The company said it will invest $ 300 million in China-related business over the next three years to help its clients seize opportunities with China’s continued reform and opening.

Texas Instruments Semiconductor Technologies also reportedly reported that it is about to lay off staff in China in a Sunday-release announcement, stressing that China is still its “most important global market.”

Tesla is confident about China’s development, and the epidemic was just a temporary test and challenge, quoted by Vice President Tao Lin as saying on domestic media on Sunday. “We’ve also seen that the ability to cope with life’s challenges and reserve the right to work, and believe. [production] will return to normal soon. ”

Tesla, the US electric carmaker, suffered the most recent outbreak in Shanghai, generating $ 4.65 billion in China in the first quarter of 2022, a year-on-year increase of 52.8 percent. China is now Tesla’s second-largest market, accounting for 24.8 percent of the company’s revenue.

China’s rose to 25.6 percent to 379.87 billion yuan ($ 59.09 billion) year-on-year

A survey conducted by the China Council on International Trade on Foreign Trade ‘shows that 86 percent of surveyed enterprises were satisfied with China’s foreign investment stabilization policy.

“There are indeed dictating China theory behind political motives, especially during the current Russia-Ukraine conflict,” He Weiwen, former economic and commercial counselor at the Chinese Consulate General in San Francisco and New York, and senior fellow China and Globalization, told The Global Times on Sunday.

The US wants to take this opportunity to curb China’s rise to the global supply chain, restructure the current global economy and “small cliques” into the economic sector, he said.

Support from the govt

Starbucks, Apple, and other major US-listed companies have warned in a quarterly earnings report that they are facing major negative impacts on current outbreaks of their businesses.

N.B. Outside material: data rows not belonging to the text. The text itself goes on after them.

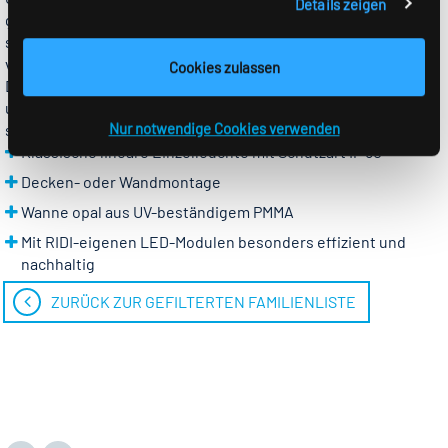
Details zeigen
geradlinigem Leuchtendesign und hoher Schutzart gefragt
sind. Sie besticht durch ihr klassisches Design gepaart mit
verschiedenen Lichttechniken und erhöhter Schutzart IP 50.
Cookies zulassen
Die opalen oder prismenstruktrurierte Wannen
unterstreichen die lineare Formgebung. Die Leuchte kann
Nur notwendige Cookies verwenden
sowohl an die Decke, aber auch an die Wand montiert werden.
Klassische lineare Einzelleuchte mit Schutzart IP 50
Decken- oder Wandmontage
Wanne opal aus UV-beständigem PMMA
Mit RIDI-eigenen LED-Modulen besonders effizient und
nachhaltig
ZURÜCK ZUR GEFILTERTEN FAMILIENLISTE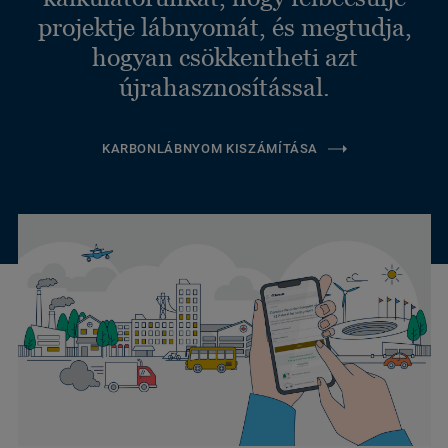
projektje lábnyomát, és megtudja,
hogyan csökkentheti azt
újrahasznosítással.
KARBONLÁBNYOM KISZÁMÍTÁSA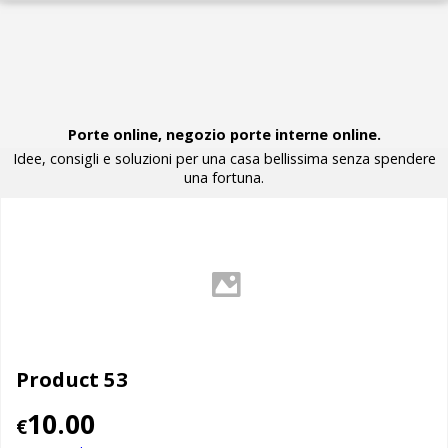
Porte online, negozio porte interne online.
Idee, consigli e soluzioni per una casa bellissima senza spendere
una fortuna.
Product 53
10.00
€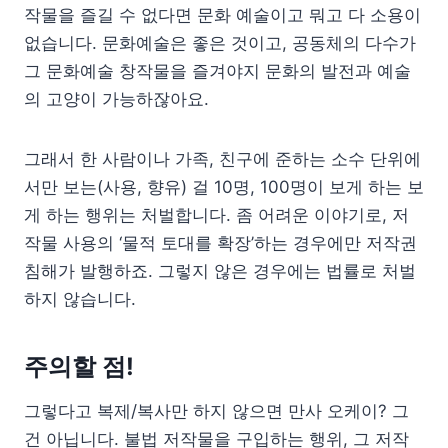
작물을 즐길 수 없다면 문화 예술이고 뭐고 다 소용이
없습니다. 문화예술은 좋은 것이고, 공동체의 다수가
그 문화예술 창작물을 즐겨야지 문화의 발전과 예술
의 고양이 가능하잖아요.
그래서 한 사람이나 가족, 친구에 준하는 소수 단위에
서만 보는(사용, 향유) 걸 10명, 100명이 보게 하는 보
게 하는 행위는 처벌합니다. 좀 어려운 이야기로, 저
작물 사용의 ‘물적 토대를 확장’하는 경우에만 저작권
침해가 발행하죠. 그렇지 않은 경우에는 법률로 처벌
하지 않습니다.
주의할 점!
그렇다고 복제/복사만 하지 않으면 만사 오케이? 그
건 아닙니다. 불법 저작물을 구입하는 행위, 그 저작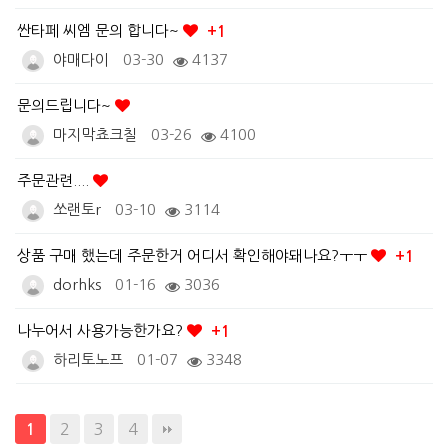
싼타페 씨엠 문의 합니다~
+1
야매다이
03-30
4137
문의드립니다~
마지막쵸크칠
03-26
4100
주문관련....
쏘랜토r
03-10
3114
상품 구매 했는데 주문한거 어디서 확인해야돼나요?ㅜㅜ
+1
dorhks
01-16
3036
나누어서 사용가능한가요?
+1
하리토노프
01-07
3348
2
3
4
1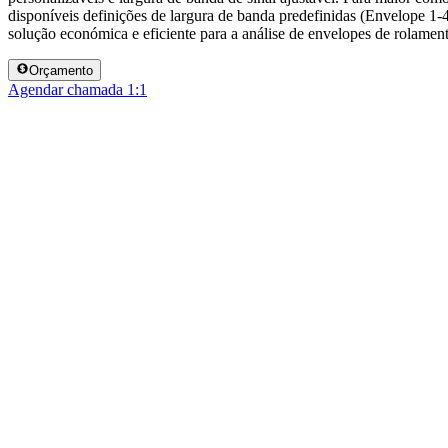
disponíveis definições de largura de banda predefinidas (Envelope 1
solução económica e eficiente para a análise de envelopes de rolament
Orçamento
Agendar chamada 1:1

For instance, Starbucks said 23 percent of the same-store sales fell to China in April, the same quarter last year. That is far worse than the 0.2 percent increase analysts expected, according to FactSet.

But the coffeehouse chain said it still expected its China business to be bigger than the US in the long term.

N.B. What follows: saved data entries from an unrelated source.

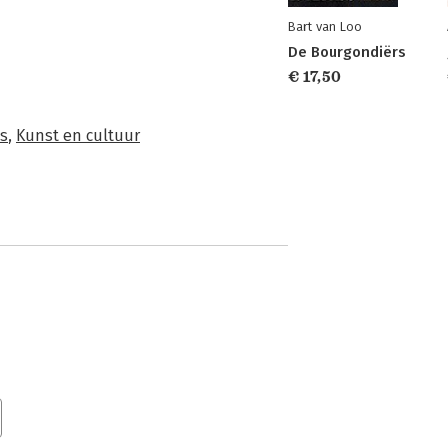
Bart van Loo
De Bourgondiërs
€ 17,50
s
,
Kunst en cultuur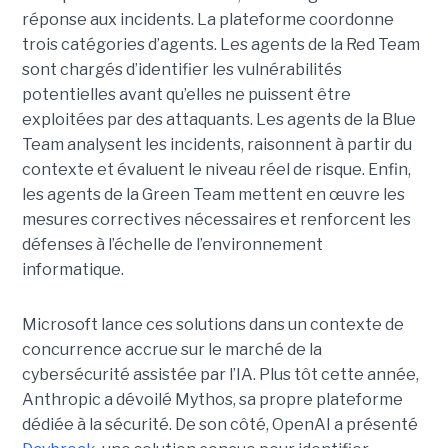
réponse aux incidents. La plateforme coordonne
trois catégories d’agents. Les agents de la Red Team
sont chargés d’identifier les vulnérabilités
potentielles avant qu’elles ne puissent être
exploitées par des attaquants. Les agents de la Blue
Team analysent les incidents, raisonnent à partir du
contexte et évaluent le niveau réel de risque. Enfin,
les agents de la Green Team mettent en œuvre les
mesures correctives nécessaires et renforcent les
défenses à l’échelle de l’environnement
informatique.
Microsoft lance ces solutions dans un contexte de
concurrence accrue sur le marché de la
cybersécurité assistée par l’IA. Plus tôt cette année,
Anthropic a dévoilé Mythos, sa propre plateforme
dédiée à la sécurité. De son côté, OpenAI a présenté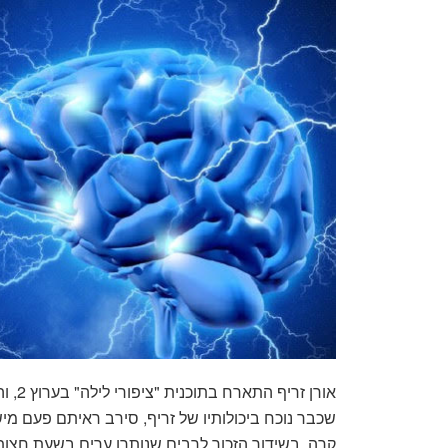
אורן 
שכבר נוכח ביכולותיו של זריף, סירב ראיתם פעם מישה
קרה, בשידור הזכור לרבים שנותרו ערים בשעת חצות.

Apple said the epidemic restrictions would likely hit $ 4 billion to $ 8 billion – “substantially more” than the last quarter. The other factor is ongoing chip shortages, CNBC reported, citing management as saying on an April 28 earnings call.

Chinese authorities, while fully aware of the situation, have been working on the situation for weeks. Foreign firms are also the first batch of lists to support government support.

China’s Ministry of Commerce (MOFCOM) said on April 21 that it will go into all-out further coordinating and solving difficulties, including transportation snags and production and operation reservation issues, while ensuring that foreign-funded companies have effective epidemic control while in China.

Specific efforts, including smoothing transportation channels, optimizing epidemic prevention and control measures, organizing and ensuring emergency and key supplies, have been carried out.

In a recent meeting between Commerce Minister Wang Wentao and foreign business representatives in China, the supply chain disruption posed by the Chinese government’s active response to foreign business concerns.

China’s key role in supply chains, and its interconnected relationships and labor distributions with other major economies in the world, will soon be a source of attractiveness for foreign firms, Weiwen said. short-term disruptions.

Companies are also eyeing new opportunities such as the digital economy, which also represents a path to their future growth. Yu Feng, President of Honeywell China, told The Global Times on Sunday that the low-carbon and digital economy has brought about “broad prospects” for development.

But China’s advantage still lies in manufacturing medium and low-end products, he said.